La parole à ...David Sanglier, expert-comptable, cabinet CAD +

Fondateur de start-up : attirer les financiers sans être dilué

le 30/01/2014 L'AGEFI Hebdo

Dans une période où il est difficile d’obtenir un crédit bancaire, les jeunes entreprises se tournent vers d’autres sources de financement, tel que les fonds d’investissement, les business angels ou le crowdfunding. Les investisseurs ne sont pas plus faciles à convaincre mais ils possèdent une vraie culture du risque.

Afin d’éviter une forte dilution, le prix d’acquisition des actions des financiers sera différent de celui du fondateur. Ainsi, les financiers vont payer X fois le prix payé par le fondateur pour le même type d’actions, il s’agit dans ce cas d’une prime d’émission ou de goodwill. Le risque de cette « prime à l’entrée » est, en cas de non-respect d’étape clé ou d’objectifs prédéterminés, de créer une fracture entre le fondateur et les financiers, surtout si cela conduit à une baisse de valeur de la société. Les objectifs et les intérêts deviennent divergents ce qui peut amener à une situation de blocage, voire à un deuxième tour de table dans lequel le fondateur sera inévitablement et très fortement dilué en cas de clause de ratchet (protection anti-dilution).

Afin d’éviter cette problématique liée à la « prime à l’entrée », pourquoi pas une « prime à la sortie »? Si le financier entre au même prix que le fondateur, il n’y aura pas déconnexion d’intérêts communs. Les actionnaires seront impactés de manière similaire en cas de variation de la valeur de la société. Ainsi, les problèmes, les retards dans la réalisation du business plan seront examinés avec la même vision et les mêmes objectifs. L’accroissement en capital du fondateur pourra intervenir, lors de la réalisation d’étapes clés ou d’atteinte d’objectifs précis, par la cession d’option d’achat à un prix dérisoire, ou des stocks options, ou des bons de souscription de parts de créateur d’entreprise (BSPCE) ou d’attribution gratuite d’actions. Ces outils permettront au fondateur – dont la société a moins de dix ans d'âge – de diluer, à son profit, les investisseurs.

Les BSCPE sont particulièrement adaptés à cette situation car ce sont des leviers du capital des sociétés innovantes et en croissance. Ils permettent, en effet, de motiver le management et de limiter le risque des investisseurs.

Les BSPCE sont réservés au salarié de l'entreprise. Ce droit permet d'acheter des actions à un prix déterminé à l'avance (le plus souvent par le conseil d'administration). Ce prix doit être cohérent avec la valeur de marché de la société à cette date car une forte décote du prix à l’entrée risquerait d’être requalifiée en salaire.

Le paiement du prix est réalisé en deux temps. En premier lieu lors de l’attribution au salarié (qui peut être gratuite) et dans un deuxième temps lors de l’exercice des BSCPE. Le prix d’exercice des BSCPE sera égal au prix du bon lors de décision d’attribution plus le prix payé par le salarié lors de la souscription. Pour les salariés, l’avantage des BSPCE réside dans le fait que le prix de souscription des actions sous-jacentes est fixé au moment où les BSPCE sont attribués (et non au moment de leur exercice). Le salarié est donc fortement impliqué dans l’accroissement de la valeur de l’entreprise. Lorsqu'un salarié acquiert un bon de souscription il dispose en général de cinq ans pour l'exercer, et donc pour en payer le montant. Le détenteur n'a pas d'obligation de conservation et peut céder rapidement ses titres ou les conserver, à sa guise.

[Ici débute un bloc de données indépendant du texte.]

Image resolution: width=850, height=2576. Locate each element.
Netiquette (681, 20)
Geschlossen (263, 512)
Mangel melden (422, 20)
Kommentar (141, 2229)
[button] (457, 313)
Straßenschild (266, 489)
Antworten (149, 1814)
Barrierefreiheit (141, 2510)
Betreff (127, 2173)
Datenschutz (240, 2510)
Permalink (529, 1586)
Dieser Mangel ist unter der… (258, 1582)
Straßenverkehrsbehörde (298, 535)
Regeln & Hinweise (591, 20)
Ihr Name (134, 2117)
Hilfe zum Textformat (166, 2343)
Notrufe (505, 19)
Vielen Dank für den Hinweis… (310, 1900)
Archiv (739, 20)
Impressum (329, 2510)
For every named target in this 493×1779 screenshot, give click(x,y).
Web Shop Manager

En général les BSCPE sont conditionnés par la présence des salariés dans l'entreprise et la réalisation des objectifs du Business Plan.

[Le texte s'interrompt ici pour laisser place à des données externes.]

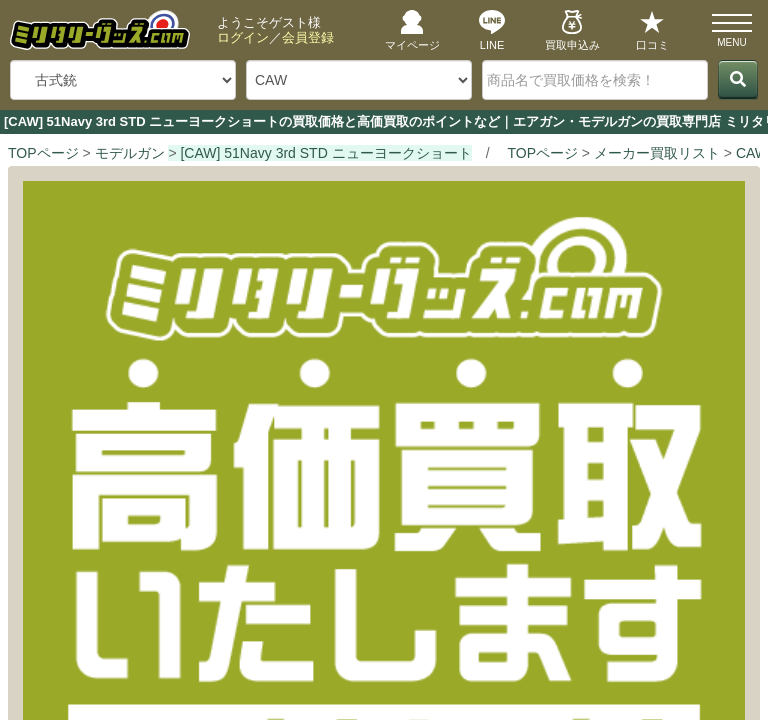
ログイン (243, 37)
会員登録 (308, 37)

De leur côté, les investisseurs pourront également disposer de bons de souscription d’actions. On parle ici principalement de BSA ratchet (à effet de levier). Ceux-ci permettront de provoquer une sorte de révision de prix en cas de non atteinte des objectifs du business plan, de levée de fonds future réalisée sur une base de valorisation plusfaible que celle à laquelle les investisseurs ont participé.

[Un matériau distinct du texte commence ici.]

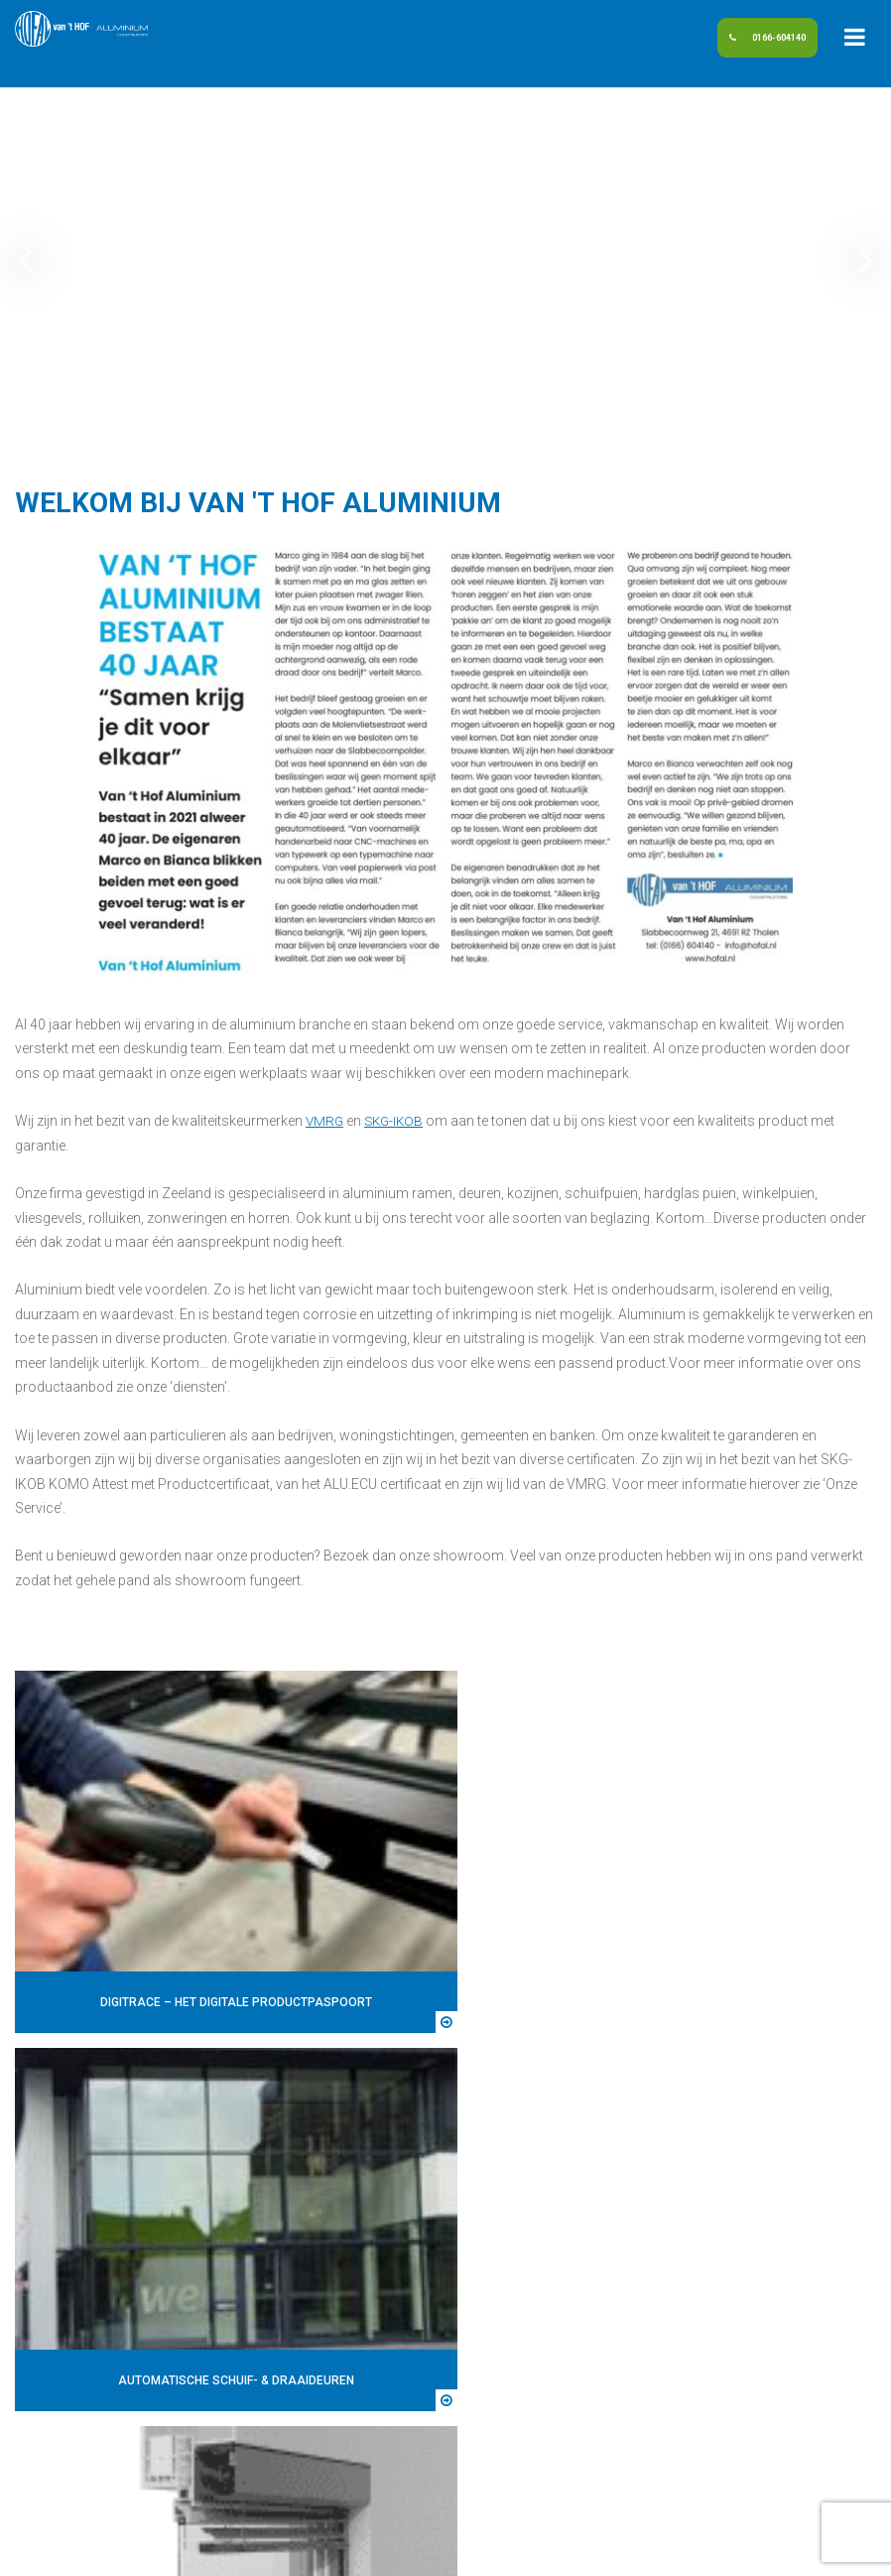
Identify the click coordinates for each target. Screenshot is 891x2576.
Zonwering (629, 2370)
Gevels (616, 2225)
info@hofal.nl (71, 2322)
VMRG (325, 1121)
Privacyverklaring (648, 2394)
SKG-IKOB (397, 1121)
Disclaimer (433, 2548)
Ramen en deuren (649, 2297)
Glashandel (630, 2248)
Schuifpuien (632, 2346)
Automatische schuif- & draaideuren (707, 2200)
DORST (747, 2548)
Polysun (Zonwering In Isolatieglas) (705, 2273)
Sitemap (365, 2548)
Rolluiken (623, 2322)
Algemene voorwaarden (551, 2548)
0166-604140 (736, 43)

Prime d'émission pour le financier ou BSPCE attribuée au fondateur, ces deux solutions d'intéressement aux résultats ne produisent pas les mêmes effets sur la psychologie des créateurs de société. Dans le cas d’une prime d’émission, la motivation du fondateur sera très forte car il détient la grande majorité des actions et reste le « patron ». Afin de limiter ses risques, il devra toutefois être le plus réaliste possible dans son business plan afin d’éviter sa dilution par des clauses de ratchet. Dans la deuxième solution, il ne deviendra « maître chez lui » qu’en cas de réussite de son projet. Dans cette attente, il sera accompagné par des financiers plus rassurés que dans la situation précédente et donc plus enclins à augmenter leur financement.